Harvick reflects on anniversary of emotional Atlanta victory


CHARLOTTE, N.C. — The first three weeks following Dale Earnhardt’s death were a whirlwind for Kevin Harvick, the driver suddenly tasked with carrying a race team reeling from grief.

Harvick was slated to race for the 2001 championship in NASCAR’s second-tier series but Richard Childress needed him to fill Earnhardt’s seat. Harvick, admittedly “young and dumb” at the time, told Childress he’d do both jobs.

Attempting to replace Earnhardt was an unenviable ask of any driver, let alone a 25-year-old at the start of his NASCAR career. By committing to that frantic two-series schedule, Harvick created a shield from the intense scrutiny of an emotionally draining season.

His Cup Series debut came seven days after Earnhardt’s death and then Harvick was off to Las Vegas for his wedding — it had been built into the NASCAR schedule before the season began — and the start of a year spent primarily in race cars and airplanes.

The standout moment of that tumultuous season came in his third Cup race when Harvick held off Jeff Gordon by 0.006-seconds — the edge of his front bumper — to win at Atlanta Motor Speedway. Harvick returns to Atlanta on Sunday for the 20th anniversary of that victory. He says he wishes he “ would have realized then how big this moment was.”

His memories of that emotional win two decades later are scattered. He recalls the five-car battle over the final 10 laps, the fans lining the fence along the back straightaway and the backward victory lap when he flashed three fingers out his window to honor Earnhardt.

The rest is a bit of a blur.

“It was obviously a moment I don’t think any of us expected, but there are a number of things that obviously changed in the weeks before that,” Harvick said. “It took me a long time to really get comfortable, to really even think about things that happened that day. There were so many things that happened backwards in my career.”

Harvick won two Cup races that year and beat Kurt Busch for top rookie honors. He won another five times in the Xfinity Series (then called the Busch Series) and the championship. All told, he made 69 starts and crisscrossed the country, often borrowing planes from Childress or teammate Mike Skinner, to get between tracks when the two series raced at different venues.

“Racing that much really hid me from a lot of things because of the fact I was so busy. It really allowed me to kind of hide under a rock,” Harvick said. “But 2002 was when I realized the magnitude of the situation we were in. Racing so much and often in 2001 really covered all that stuff up.”

Harvick spent 13 years driving for Richard Childress Racing and recognizes now how critical that 2001 season was. It was imperative that the organization keep Earnhardt’s car on track all season and the Atlanta victory was a morale boost for a heartbroken crew.

“Knowing now what it meant to the sport, and just that moment in general of being able to carry on, was so important,” Harvick said.

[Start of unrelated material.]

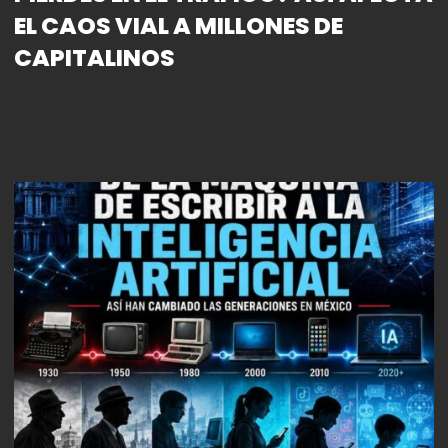
EL CAOS VIAL A MILLONES DE
CAPITALINOS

He moved to Stewart-Haas Racing in 2014, the year he won his only Cup championship, but he’s been a perennial contender every season. He won a series-high nine races last year but failed to advance to the championship finale.

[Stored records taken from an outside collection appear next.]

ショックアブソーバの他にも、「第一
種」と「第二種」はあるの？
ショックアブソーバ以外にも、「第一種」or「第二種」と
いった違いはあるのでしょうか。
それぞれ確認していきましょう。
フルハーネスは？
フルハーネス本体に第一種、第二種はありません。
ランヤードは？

Five races into this new season, Harvick heads into the anniversary of his first Cup victory looking for some of that success from last year. He’s led only 17 laps so far this season, a far cry from the 318 laps he’d led through five races a year ago.

He does sit seventh in the standings with four top-10 finishes. But the rest of the SHR stable is 20th or lower in points and the organization doesn’t seem to have the same pace it did in 2020.

SHR is adapting to NASCAR’s inspection crackdown on the shape of the rear wheel wells, an area SHR had apparently achieved significant gains by taking advantage of loopholes. Harvick crew chief Rodney Childers told SiriusXM NASCAR Radio the inspection changes cost the team 70 counts of downforce.

“Every year, you don’t really know what to expect when things change,” Harvick said. “I think, for us, we just missed it on all levels with all the different things that are going on from last year, so I think whether we overthought it or just missed it has yet to be seen.”